Selenium is present in various selenoproteins, including phospholipid hydroperoxide glutathionine peroxidase (PHGPx) and thioredoxin reductase (TDR). TDR is associated with keratinocyte cell membranes and its levels appear to correlate with susceptibility to UVB-induced damage (oxygen radical scavenger). Enzymes that convert the thyroid hormone thyroxine (T4) to triiodothyronine (T3) are selenium-dependent. Hair loss and some skin immune functions are disturbed in deficiency.
Zinc deficiency most commonly results from an inadequate dietary intake, imbalanced parenteral nutrition but also from a reduced absorption or increased loss. It is important for protein synthesis and plays a role in wound healing and mucosal barrier. It is needed for constructing keratin and for the formation of structural protein – collagen. In acrodermatitis enteropathica, zinc cannot be absorbed and once breast-feeding stops, the first signs occur on the skin. Erosive inflammatory skin with elevated desquamative margins at the anogenital area, fingers,feet and perioral area may occur.
Vitamins, trace elements and combinations.
Laboratory & other workups
Laboratory analysis of blood and urine vitamin and trace element levels can be misleading because of the poor correlation with tissue vitamin concentrations. Sometimes genetic counselling because of rare enzymatic deficiency disorders become necessary.
Depending on the individual nutritional disorder and symptoms.
Depending on type of vitamin or trace elements either alone or in combination.
Depending on severity of malnutrition. The most severe form of protein-energy malnutrition (PEM) is Kwashiorkor. Skin lesions usually first occur where friction or pressure takes place (groin, knees, buttocks and elbows). In advanced cases, the dermatosis may be almost anywhere on the body. Darkly pigmented patches with desquamation and feature like old painting paper are seen.
The dermatologist is often the first physician who recognize nutritional deficiencies because mucocutaneous changes are visible and can be diagnostic in malnutrition.
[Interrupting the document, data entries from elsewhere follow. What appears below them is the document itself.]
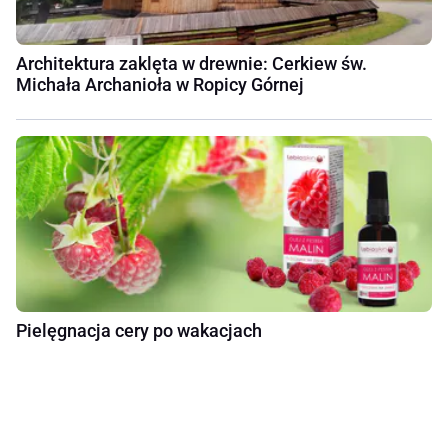
Architektura zaklęta w drewnie: Cerkiew św.
Michała Archanioła w Ropicy Górnej
Pielęgnacja cery po wakacjach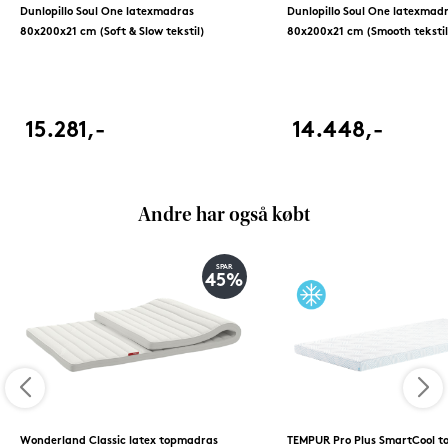
Dunlopillo Soul One latexmadras
Dunlopillo Soul One latexmad
80x200x21 cm (Soft & Slow tekstil)
80x200x21 cm (Smooth tekstil
15.281,-
14.448,-
Andre har også købt
SPAR
45%
Wonderland Classic latex topmadras
TEMPUR Pro Plus SmartCool 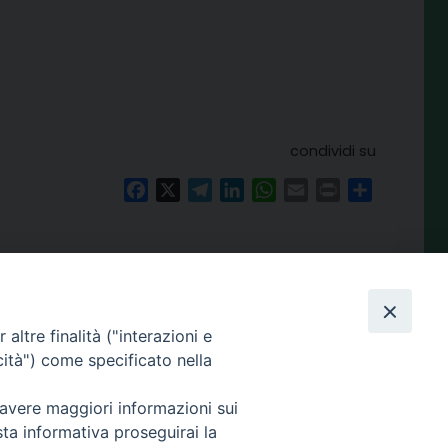
condividi su
Facebook
X
Telegram
LinkedIn
WhatsApp
Email
Print
Share
Amministrazione
trasparente
altre finalità ("interazioni e
enza.it
cità") come specificato nella
 avere maggiori informazioni sui
sta informativa proseguirai la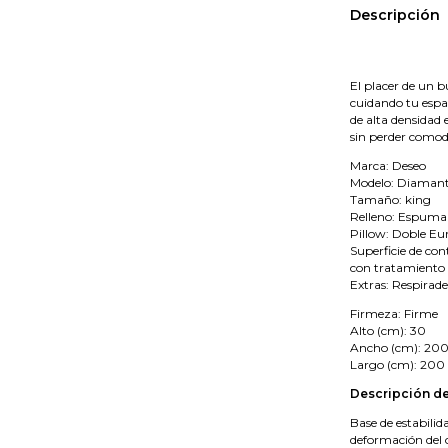
Descripción
El placer de un b
cuidando tu esp
de alta densidad
sin perder comod
Marca: Deseo
Modelo: Diaman
Tamaño: king
Relleno: Espuma
Pillow: Doble Eu
Superficie de con
con tratamiento 
Extras: Respirade
Firmeza: Firme
Alto (cm): 30
Ancho (cm): 20
Largo (cm): 200
Descripción de
Base de estabilid
deformación del 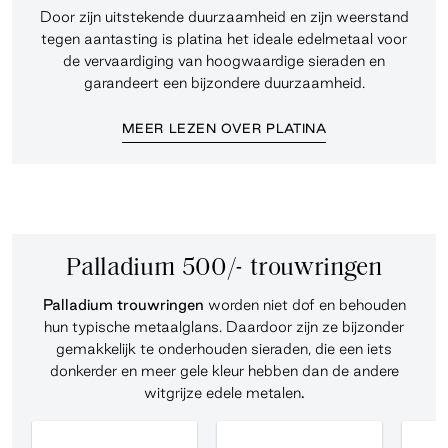
Door zijn uitstekende duurzaamheid en zijn weerstand
tegen aantasting is platina het ideale edelmetaal voor
de vervaardiging van hoogwaardige sieraden en
garandeert een bijzondere duurzaamheid.
MEER LEZEN OVER PLATINA
Palladium 500/- trouwringen
Palladium trouwringen
worden niet dof en behouden
hun typische metaalglans. Daardoor zijn ze bijzonder
gemakkelijk te onderhouden sieraden, die een iets
donkerder en meer gele kleur hebben dan de andere
witgrijze edele metalen
.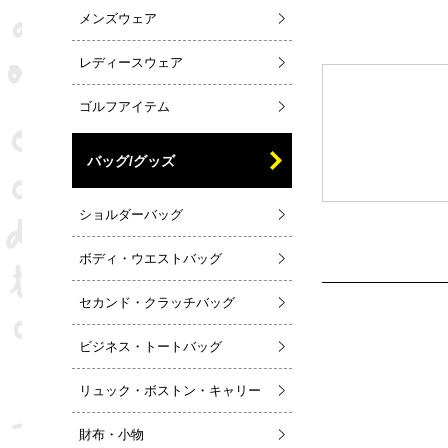
メンズウェア
レディースウェア
ゴルフアイテム
バッグ/グッズ
ショルダーバッグ
ボディ・ウエストバッグ
セカンド・クラッチバッグ
ビジネス・トートバッグ
リュック・ボストン・キャリー
財布・小物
However, it is frequently difficult to make a clear diagnosi in early stages of any nutritional disease.
Nutritional deficiency disorders of the skin can mimic several dermatoses.
Prevention & Therapy
Individual oral or parenteral supplementation depending on the type deficiency. Whereas substitution of water-soluble vitamins is not problematic, the treatment with fat-soluble vitamins (E-D-K-A) and zinc or selenium should be carefully controlled because of the risk of over-dosage.